WHEN did you last empty your bath out on to your lawn?

It’s not an easy task, humping heavy buckets up and down the stairs, with water sloshing over the top, but it is one which I carried out a couple of times last week in an attempt to keep alive what looks like a large area of sandpaper outside our house. I am not alone. One of my neighbours did the same, complaining about how it nearly broke her back.

When you haven’t had any rain for weeks, maintaining your garden can be a tough job. Coming home from work, my spirits plummet at the thought of at least an hour’s watering, filling the can from the outside tap and reviving the plants in pots, each drooping after the unrelenting heat of the day. Then there’s the flower beds…
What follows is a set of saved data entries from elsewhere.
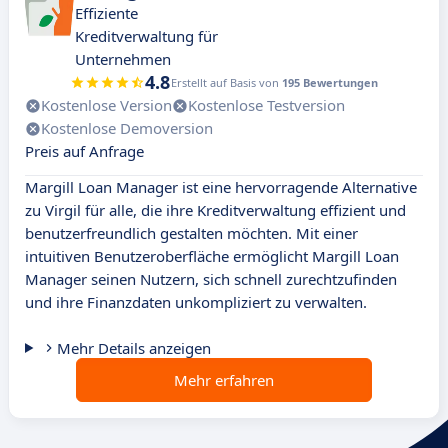
Effiziente
Kreditverwaltung für
Unternehmen
4.8
Erstellt auf Basis von
195 Bewertungen
Kostenlose Version
Kostenlose Testversion
Kostenlose Demoversion
Preis auf Anfrage
Margill Loan Manager ist eine hervorragende Alternative
zu Virgil für alle, die ihre Kreditverwaltung effizient und
benutzerfreundlich gestalten möchten. Mit einer
intuitiven Benutzeroberfläche ermöglicht Margill Loan
Manager seinen Nutzern, sich schnell zurechtzufinden
und ihre Finanzdaten unkompliziert zu verwalten.
Mehr Details anzeigen
Mehr erfahren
It’s a cut-throat business. You water one plant, you feel obliged to water the next, and the next… As living things, I have a - probably stupid - notion of each plant watching me, thinking: “Why not me? Please come to me, I’m parched…”

As the dry spell continues, the Royal Horticultural Society (RHS) announced that it is hiring a ‘water specialist’ to teach British gardeners how to ‘drought-proof’ their gardens during hot summers. Questions from desperate gardeners asking how to save dry gardens have increased by 26 per cent this year, with the organisation expecting the number to rocket further as the heatwave continues.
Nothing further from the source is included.